**EXERCISE BRIEF**
Repeat every line of the material, character for character.

**DATASET ENTRIES**
____

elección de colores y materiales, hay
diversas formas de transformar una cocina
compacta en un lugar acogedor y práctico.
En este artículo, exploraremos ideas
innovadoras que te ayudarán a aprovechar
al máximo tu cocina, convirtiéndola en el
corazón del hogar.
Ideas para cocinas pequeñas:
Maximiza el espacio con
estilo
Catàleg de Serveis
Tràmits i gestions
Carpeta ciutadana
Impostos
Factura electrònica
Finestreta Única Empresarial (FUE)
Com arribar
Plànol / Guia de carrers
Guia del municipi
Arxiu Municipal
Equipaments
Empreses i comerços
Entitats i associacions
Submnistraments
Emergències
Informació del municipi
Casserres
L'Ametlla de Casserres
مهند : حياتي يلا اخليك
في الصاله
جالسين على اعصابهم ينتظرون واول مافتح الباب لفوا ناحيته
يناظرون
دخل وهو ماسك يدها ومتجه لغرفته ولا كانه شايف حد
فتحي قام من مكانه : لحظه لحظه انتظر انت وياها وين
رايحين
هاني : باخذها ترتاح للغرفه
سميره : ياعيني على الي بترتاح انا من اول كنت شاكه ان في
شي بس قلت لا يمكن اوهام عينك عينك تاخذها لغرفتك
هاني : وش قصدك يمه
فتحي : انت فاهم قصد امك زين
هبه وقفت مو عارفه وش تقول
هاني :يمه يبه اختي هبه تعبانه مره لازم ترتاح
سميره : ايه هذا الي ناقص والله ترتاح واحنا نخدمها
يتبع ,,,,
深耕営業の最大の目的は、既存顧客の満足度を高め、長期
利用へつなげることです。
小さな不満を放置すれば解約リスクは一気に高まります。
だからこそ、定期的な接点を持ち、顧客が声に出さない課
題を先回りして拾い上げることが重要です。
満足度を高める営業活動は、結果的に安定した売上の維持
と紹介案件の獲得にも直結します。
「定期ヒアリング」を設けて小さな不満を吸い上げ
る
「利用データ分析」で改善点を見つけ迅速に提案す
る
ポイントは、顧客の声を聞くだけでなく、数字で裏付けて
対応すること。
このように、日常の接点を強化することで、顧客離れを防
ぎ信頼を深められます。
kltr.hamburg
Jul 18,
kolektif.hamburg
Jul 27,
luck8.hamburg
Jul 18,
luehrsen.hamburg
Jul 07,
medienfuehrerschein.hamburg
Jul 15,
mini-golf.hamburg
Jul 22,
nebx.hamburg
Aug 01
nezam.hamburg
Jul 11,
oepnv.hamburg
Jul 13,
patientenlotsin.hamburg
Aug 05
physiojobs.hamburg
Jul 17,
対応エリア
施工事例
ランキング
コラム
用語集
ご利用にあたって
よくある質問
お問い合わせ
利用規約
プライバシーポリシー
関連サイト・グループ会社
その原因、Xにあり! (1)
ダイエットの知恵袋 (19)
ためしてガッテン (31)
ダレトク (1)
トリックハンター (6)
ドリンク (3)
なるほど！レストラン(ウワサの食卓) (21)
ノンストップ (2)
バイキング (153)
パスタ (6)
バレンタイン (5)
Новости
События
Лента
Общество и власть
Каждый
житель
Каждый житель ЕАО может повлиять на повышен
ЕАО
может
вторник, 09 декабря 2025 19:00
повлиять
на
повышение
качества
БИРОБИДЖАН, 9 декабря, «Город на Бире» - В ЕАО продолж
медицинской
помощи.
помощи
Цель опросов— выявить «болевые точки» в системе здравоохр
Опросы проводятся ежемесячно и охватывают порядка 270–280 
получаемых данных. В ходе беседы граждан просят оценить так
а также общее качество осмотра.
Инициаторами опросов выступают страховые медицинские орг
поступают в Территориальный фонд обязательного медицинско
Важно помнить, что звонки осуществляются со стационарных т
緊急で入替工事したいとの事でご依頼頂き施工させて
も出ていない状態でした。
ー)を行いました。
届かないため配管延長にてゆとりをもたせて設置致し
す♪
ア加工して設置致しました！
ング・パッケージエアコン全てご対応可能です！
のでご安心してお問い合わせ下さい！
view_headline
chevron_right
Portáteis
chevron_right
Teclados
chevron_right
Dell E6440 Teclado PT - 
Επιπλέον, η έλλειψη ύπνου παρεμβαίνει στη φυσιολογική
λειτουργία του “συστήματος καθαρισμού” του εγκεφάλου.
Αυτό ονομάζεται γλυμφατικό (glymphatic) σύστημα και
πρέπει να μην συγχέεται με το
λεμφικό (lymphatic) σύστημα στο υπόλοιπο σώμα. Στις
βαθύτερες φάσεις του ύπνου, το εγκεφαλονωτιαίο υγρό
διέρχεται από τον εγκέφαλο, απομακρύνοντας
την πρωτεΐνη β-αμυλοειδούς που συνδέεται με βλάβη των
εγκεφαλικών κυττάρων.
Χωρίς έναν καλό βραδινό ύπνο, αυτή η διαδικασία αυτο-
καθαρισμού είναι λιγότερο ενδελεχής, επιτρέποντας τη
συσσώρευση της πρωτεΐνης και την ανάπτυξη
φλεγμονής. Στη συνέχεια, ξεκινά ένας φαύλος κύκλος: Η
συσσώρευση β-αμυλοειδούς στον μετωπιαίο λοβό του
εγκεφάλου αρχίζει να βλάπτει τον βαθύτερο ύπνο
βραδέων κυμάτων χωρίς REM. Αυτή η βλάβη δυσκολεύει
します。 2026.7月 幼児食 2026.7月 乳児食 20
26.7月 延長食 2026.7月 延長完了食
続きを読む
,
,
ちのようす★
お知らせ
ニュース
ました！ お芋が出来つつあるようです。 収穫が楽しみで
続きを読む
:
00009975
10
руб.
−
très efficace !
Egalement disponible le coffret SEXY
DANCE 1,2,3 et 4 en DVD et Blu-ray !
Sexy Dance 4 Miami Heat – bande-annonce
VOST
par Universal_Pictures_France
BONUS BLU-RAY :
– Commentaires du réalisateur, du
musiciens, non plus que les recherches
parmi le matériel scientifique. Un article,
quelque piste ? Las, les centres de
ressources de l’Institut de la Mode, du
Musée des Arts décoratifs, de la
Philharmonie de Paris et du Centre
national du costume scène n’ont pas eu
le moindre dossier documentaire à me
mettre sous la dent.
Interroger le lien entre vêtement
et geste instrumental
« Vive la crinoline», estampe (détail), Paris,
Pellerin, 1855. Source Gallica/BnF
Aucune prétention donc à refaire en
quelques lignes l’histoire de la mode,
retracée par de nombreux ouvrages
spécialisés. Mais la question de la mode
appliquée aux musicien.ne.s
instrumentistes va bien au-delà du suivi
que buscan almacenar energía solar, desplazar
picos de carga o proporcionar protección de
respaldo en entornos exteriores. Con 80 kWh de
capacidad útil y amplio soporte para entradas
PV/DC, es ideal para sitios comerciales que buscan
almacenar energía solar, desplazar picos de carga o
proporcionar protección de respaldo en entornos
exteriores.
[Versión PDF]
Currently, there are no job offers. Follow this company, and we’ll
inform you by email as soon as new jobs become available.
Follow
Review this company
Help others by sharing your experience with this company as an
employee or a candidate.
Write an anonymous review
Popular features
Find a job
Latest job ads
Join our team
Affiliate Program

____

**RESPONSE BELOW**
elección de colores y materiales, hay
diversas formas de transformar una cocina
compacta en un lugar acogedor y práctico.
En este artículo, exploraremos ideas
innovadoras que te ayudarán a aprovechar
al máximo tu cocina, convirtiéndola en el
corazón del hogar.
Ideas para cocinas pequeñas:
Maximiza el espacio con
estilo
Catàleg de Serveis
Tràmits i gestions
Carpeta ciutadana
Impostos
Factura electrònica
Finestreta Única Empresarial (FUE)
Com arribar
Plànol / Guia de carrers
Guia del municipi
Arxiu Municipal
Equipaments
Empreses i comerços
Entitats i associacions
Submnistraments
Emergències
Informació del municipi
Casserres
L'Ametlla de Casserres
مهند : حياتي يلا اخليك
في الصاله
جالسين على اعصابهم ينتظرون واول مافتح الباب لفوا ناحيته
يناظرون
دخل وهو ماسك يدها ومتجه لغرفته ولا كانه شايف حد
فتحي قام من مكانه : لحظه لحظه انتظر انت وياها وين
رايحين
هاني : باخذها ترتاح للغرفه
سميره : ياعيني على الي بترتاح انا من اول كنت شاكه ان في
شي بس قلت لا يمكن اوهام عينك عينك تاخذها لغرفتك
هاني : وش قصدك يمه
فتحي : انت فاهم قصد امك زين
هبه وقفت مو عارفه وش تقول
هاني :يمه يبه اختي هبه تعبانه مره لازم ترتاح
سميره : ايه هذا الي ناقص والله ترتاح واحنا نخدمها
يتبع ,,,,
深耕営業の最大の目的は、既存顧客の満足度を高め、長期
利用へつなげることです。
小さな不満を放置すれば解約リスクは一気に高まります。
だからこそ、定期的な接点を持ち、顧客が声に出さない課
題を先回りして拾い上げることが重要です。
満足度を高める営業活動は、結果的に安定した売上の維持
と紹介案件の獲得にも直結します。
「定期ヒアリング」を設けて小さな不満を吸い上げ
る
「利用データ分析」で改善点を見つけ迅速に提案す
る
ポイントは、顧客の声を聞くだけでなく、数字で裏付けて
対応すること。
このように、日常の接点を強化することで、顧客離れを防
ぎ信頼を深められます。
kltr.hamburg
Jul 18,
kolektif.hamburg
Jul 27,
luck8.hamburg
Jul 18,
luehrsen.hamburg
Jul 07,
medienfuehrerschein.hamburg
Jul 15,
mini-golf.hamburg
Jul 22,
nebx.hamburg
Aug 01
nezam.hamburg
Jul 11,
oepnv.hamburg
Jul 13,
patientenlotsin.hamburg
Aug 05
physiojobs.hamburg
Jul 17,
対応エリア
施工事例
ランキング
コラム
用語集
ご利用にあたって
よくある質問
お問い合わせ
利用規約
プライバシーポリシー
関連サイト・グループ会社
その原因、Xにあり! (1)
ダイエットの知恵袋 (19)
ためしてガッテン (31)
ダレトク (1)
トリックハンター (6)
ドリンク (3)
なるほど！レストラン(ウワサの食卓) (21)
ノンストップ (2)
バイキング (153)
パスタ (6)
バレンタイン (5)
Новости
События
Лента
Общество и власть
Каждый
житель
Каждый житель ЕАО может повлиять на повышен
ЕАО
может
вторник, 09 декабря 2025 19:00
повлиять
на
повышение
качества
БИРОБИДЖАН, 9 декабря, «Город на Бире» - В ЕАО продолж
медицинской
помощи.
помощи
Цель опросов— выявить «болевые точки» в системе здравоохр
Опросы проводятся ежемесячно и охватывают порядка 270–280 
получаемых данных. В ходе беседы граждан просят оценить так
а также общее качество осмотра.
Инициаторами опросов выступают страховые медицинские орг
поступают в Территориальный фонд обязательного медицинско
Важно помнить, что звонки осуществляются со стационарных т
緊急で入替工事したいとの事でご依頼頂き施工させて
も出ていない状態でした。
ー)を行いました。
届かないため配管延長にてゆとりをもたせて設置致し
す♪
ア加工して設置致しました！
ング・パッケージエアコン全てご対応可能です！
のでご安心してお問い合わせ下さい！
view_headline
chevron_right
Portáteis
chevron_right
Teclados
chevron_right
Dell E6440 Teclado PT - 
Επιπλέον, η έλλειψη ύπνου παρεμβαίνει στη φυσιολογική
λειτουργία του “συστήματος καθαρισμού” του εγκεφάλου.
Αυτό ονομάζεται γλυμφατικό (glymphatic) σύστημα και
πρέπει να μην συγχέεται με το
λεμφικό (lymphatic) σύστημα στο υπόλοιπο σώμα. Στις
βαθύτερες φάσεις του ύπνου, το εγκεφαλονωτιαίο υγρό
διέρχεται από τον εγκέφαλο, απομακρύνοντας
την πρωτεΐνη β-αμυλοειδούς που συνδέεται με βλάβη των
εγκεφαλικών κυττάρων.
Χωρίς έναν καλό βραδινό ύπνο, αυτή η διαδικασία αυτο-
καθαρισμού είναι λιγότερο ενδελεχής, επιτρέποντας τη
συσσώρευση της πρωτεΐνης και την ανάπτυξη
φλεγμονής. Στη συνέχεια, ξεκινά ένας φαύλος κύκλος: Η
συσσώρευση β-αμυλοειδούς στον μετωπιαίο λοβό του
εγκεφάλου αρχίζει να βλάπτει τον βαθύτερο ύπνο
βραδέων κυμάτων χωρίς REM. Αυτή η βλάβη δυσκολεύει
します。 2026.7月 幼児食 2026.7月 乳児食 20
26.7月 延長食 2026.7月 延長完了食
続きを読む
,
,
ちのようす★
お知らせ
ニュース
ました！ お芋が出来つつあるようです。 収穫が楽しみで
続きを読む
:
00009975
10
руб.
−
très efficace !
Egalement disponible le coffret SEXY
DANCE 1,2,3 et 4 en DVD et Blu-ray !
Sexy Dance 4 Miami Heat – bande-annonce
VOST
par Universal_Pictures_France
BONUS BLU-RAY :
– Commentaires du réalisateur, du
musiciens, non plus que les recherches
parmi le matériel scientifique. Un article,
quelque piste ? Las, les centres de
ressources de l’Institut de la Mode, du
Musée des Arts décoratifs, de la
Philharmonie de Paris et du Centre
national du costume scène n’ont pas eu
le moindre dossier documentaire à me
mettre sous la dent.
Interroger le lien entre vêtement
et geste instrumental
« Vive la crinoline», estampe (détail), Paris,
Pellerin, 1855. Source Gallica/BnF
Aucune prétention donc à refaire en
quelques lignes l’histoire de la mode,
retracée par de nombreux ouvrages
spécialisés. Mais la question de la mode
appliquée aux musicien.ne.s
instrumentistes va bien au-delà du suivi
que buscan almacenar energía solar, desplazar
picos de carga o proporcionar protección de
respaldo en entornos exteriores. Con 80 kWh de
capacidad útil y amplio soporte para entradas
PV/DC, es ideal para sitios comerciales que buscan
almacenar energía solar, desplazar picos de carga o
proporcionar protección de respaldo en entornos
exteriores.
[Versión PDF]
Currently, there are no job offers. Follow this company, and we’ll
inform you by email as soon as new jobs become available.
Follow
Review this company
Help others by sharing your experience with this company as an
employee or a candidate.
Write an anonymous review
Popular features
Find a job
Latest job ads
Join our team
Affiliate Program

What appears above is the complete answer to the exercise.